Please return all lines from the records below that include the string "para".
* * * *
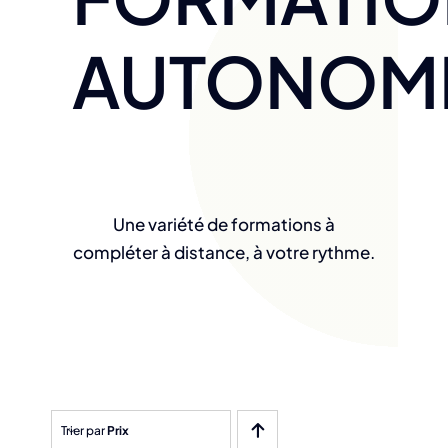
AUTONOM
Une variété de formations à
compléter à distance, à votre rythme.
Trier par
Prix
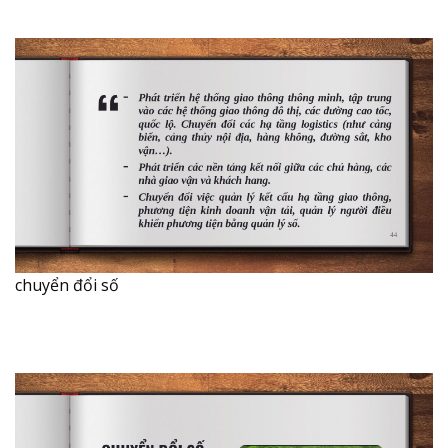
chuyển đổi số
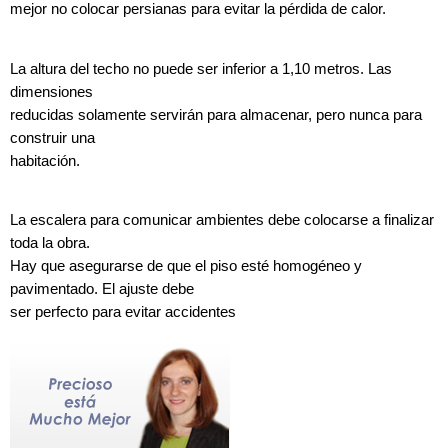
mejor no colocar persianas para evitar la pérdida de calor.
La altura del techo no puede ser inferior a 1,10 metros. Las
dimensiones
reducidas solamente servirán para almacenar, pero nunca para
construir una
habitación.
La escalera para comunicar ambientes debe colocarse a finalizar
toda la obra.
Hay que asegurarse de que el piso esté homogéneo y
pavimentado. El ajuste debe
ser perfecto para evitar accidentes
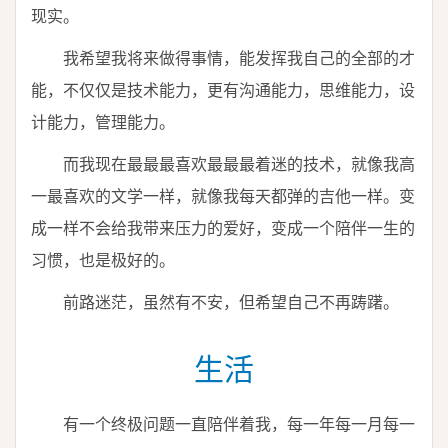
现实。
我希望我将来做得事情，能发挥我自己的全部的才
能，不仅仅是技术能力，更有沟通能力，思维能力，设
计能力，管理能力。
而我现在最最最喜欢最最最着迷的技术，就像我高
一最喜欢的文学一样，就像我每天都弹的吉他一样。变
成一样不会给我带来压力的爱好，变成一个陪伴一生的
习惯，也是极好的。
前路迷茫，虽然有不安，但希望自己不再踌躇。
生活
有一个终极问题一直陪伴着我，每一年每一月每一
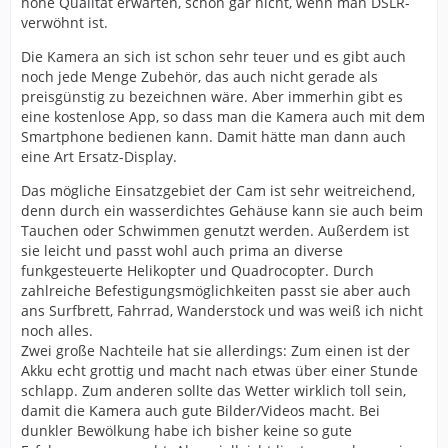
hohe Qualität erwarten, schon gar nicht, wenn man DSLR-
verwöhnt ist.
Die Kamera an sich ist schon sehr teuer und es gibt auch
noch jede Menge Zubehör, das auch nicht gerade als
preisgünstig zu bezeichnen wäre. Aber immerhin gibt es
eine kostenlose App, so dass man die Kamera auch mit dem
Smartphone bedienen kann. Damit hätte man dann auch
eine Art Ersatz-Display.
Das mögliche Einsatzgebiet der Cam ist sehr weitreichend,
denn durch ein wasserdichtes Gehäuse kann sie auch beim
Tauchen oder Schwimmen genutzt werden. Außerdem ist
sie leicht und passt wohl auch prima an diverse
funkgesteuerte Helikopter und Quadrocopter. Durch
zahlreiche Befestigungsmöglichkeiten passt sie aber auch
ans Surfbrett, Fahrrad, Wanderstock und was weiß ich nicht
noch alles.
Zwei große Nachteile hat sie allerdings: Zum einen ist der
Akku echt grottig und macht nach etwas über einer Stunde
schlapp. Zum anderen sollte das Wetter wirklich toll sein,
damit die Kamera auch gute Bilder/Videos macht. Bei
dunkler Bewölkung habe ich bisher keine so gute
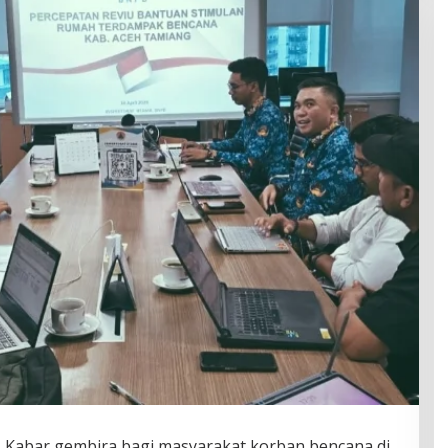
 Kabar gembira bagi masyarakat korban bencana di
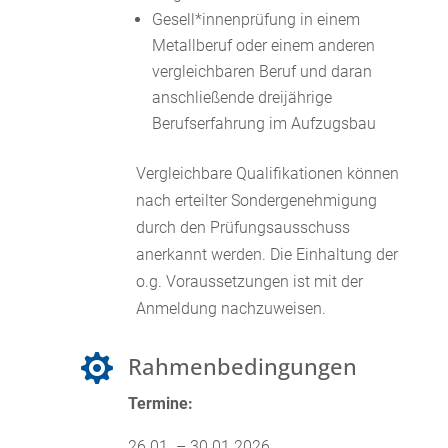
Gesell*innenprüfung in einem
Metallberuf oder einem anderen
vergleichbaren Beruf und daran
anschließende dreijährige
Berufserfahrung im Aufzugsbau
Vergleichbare Qualifikationen können
nach erteilter Sondergenehmigung
durch den Prüfungsausschuss
anerkannt werden. Die Einhaltung der
o.g. Voraussetzungen ist mit der
Anmeldung nachzuweisen.
Rahmenbedingungen

Termine:
26.01. – 30.01.2026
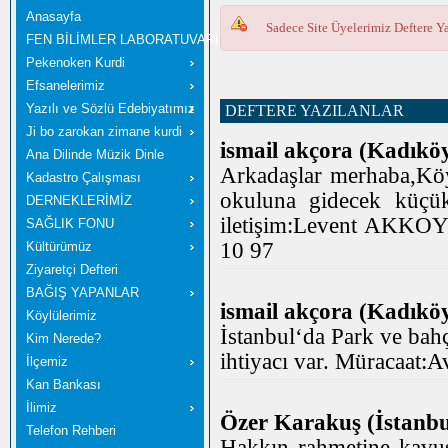
Anasayfa
Sadece Site Üyelerimiz Deftere Ya
FEN BİLİMLER LABORATUVARI
Pekenoken Kurdi
Efsanelerimiz
Yazılı ve Sözlü Edebiyatımız
DEFTERE YAZILANLAR
Ji bo zarokan zimane kurdi
ismail akçora (Kadıköy
Ana Dilinde Müzik Dinle
Arkadaşlar merhaba,Köy
Kadastro Çalışması
okuluna gidecek küçük 
DERNEKLERİMİZ
iletişim:Levent AKKO
SAĞLIK FONU
10 97
Kültürümüz
Ziyaretçi Defteri
BAĞIŞ YAPANLAR
ismail akçora (Kadıköy
Köylülerimiz
İstanbul‘da Park ve bahç
Kim Nerede?
ihtiyacı var. Müracaat:
İlçemiz
Kan Bankası
İlimiz
Özer Karakuş (İstanbul
Telefon Rehberi
Hakkın rahmetine kavu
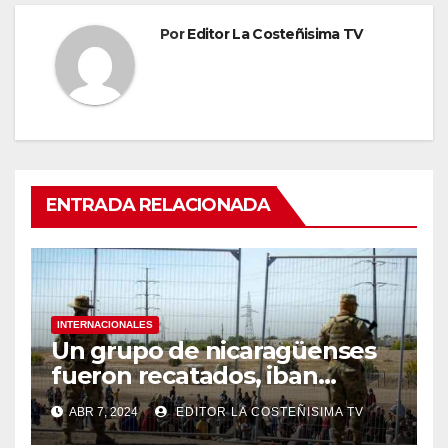
Por
Editor La Costeñisima TV
ENTRADA RELACIONADA
INTERNACIONALES
Un grupo de nicaragüenses
fueron recatados, iban
hacinados en un furgón en
ABR 7, 2024
EDITOR LA COSTEÑISIMA TV
México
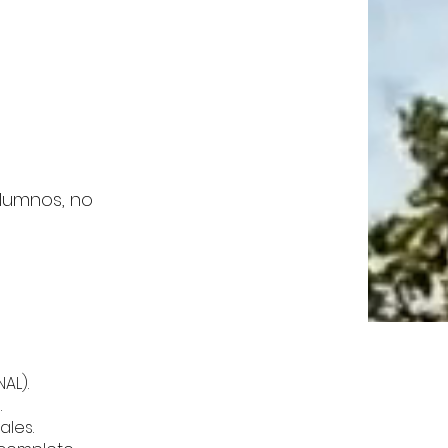
 alumnos, no
AL).
.
ales.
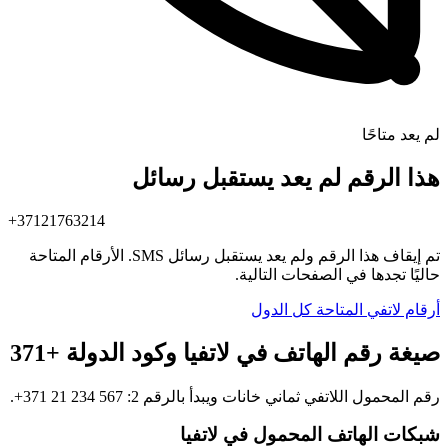
لم يعد متاحًا
هذا الرقم لم يعد يستقبل رسائل
+37121763214
تم إيقاف هذا الرقم ولم يعد يستقبل رسائل SMS. الأرقام المتاحة
حاليًا تجدها في الصفحات التالية.
أرقام لاتفي المتاحة
كل الدول
صيغة رقم الهاتف في لاتفيا وكود الدولة +371
رقم المحمول اللاتفي ثماني خانات ويبدأ بالرقم 2:
+371 21 234 567
.
شبكات الهاتف المحمول في لاتفيا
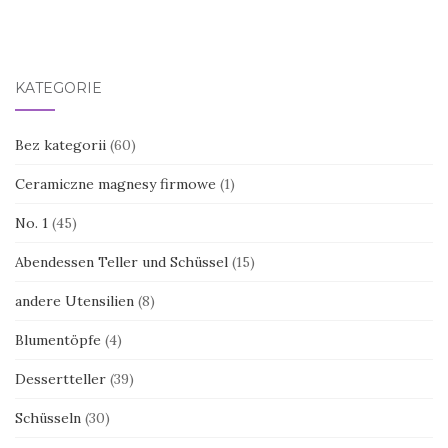
KATEGORIE
Bez kategorii
(60)
Ceramiczne magnesy firmowe
(1)
No. 1
(45)
Abendessen Teller und Schüssel
(15)
andere Utensilien
(8)
Blumentöpfe
(4)
Dessertteller
(39)
Schüsseln
(30)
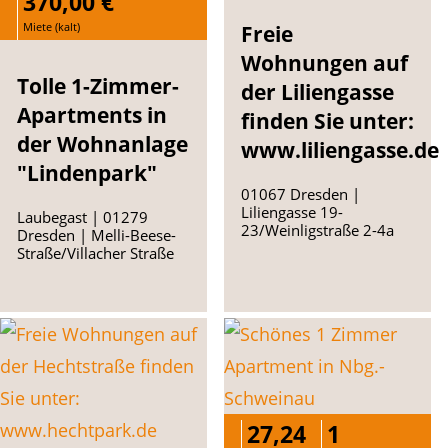
370,00 €
Miete (kalt)
Freie
Wohnungen auf
Tolle 1-Zimmer-
der Liliengasse
Apartments in
finden Sie unter:
der Wohnanlage
www.liliengasse.de
"Lindenpark"
01067 Dresden |
Liliengasse 19-
Laubegast | 01279
23/Weinligstraße 2-4a
Dresden | Melli-Beese-
Straße/Villacher Straße
27,24
1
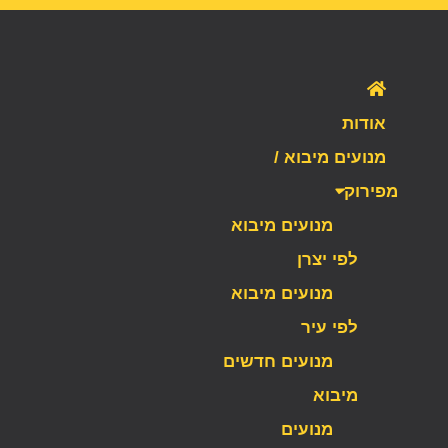
אודות
מנועים מיבוא /
מפירוק
מנועים מיבוא
לפי יצרן
מנועים מיבוא
לפי עיר
מנועים חדשים
מיבוא
מנועים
* * * *
_Output below_
mejor no colocar persianas para evitar la pérdida de calor.
reducidas solamente servirán para almacenar, pero nunca para
La escalera para comunicar ambientes debe colocarse a finalizar
ser perfecto para evitar accidentes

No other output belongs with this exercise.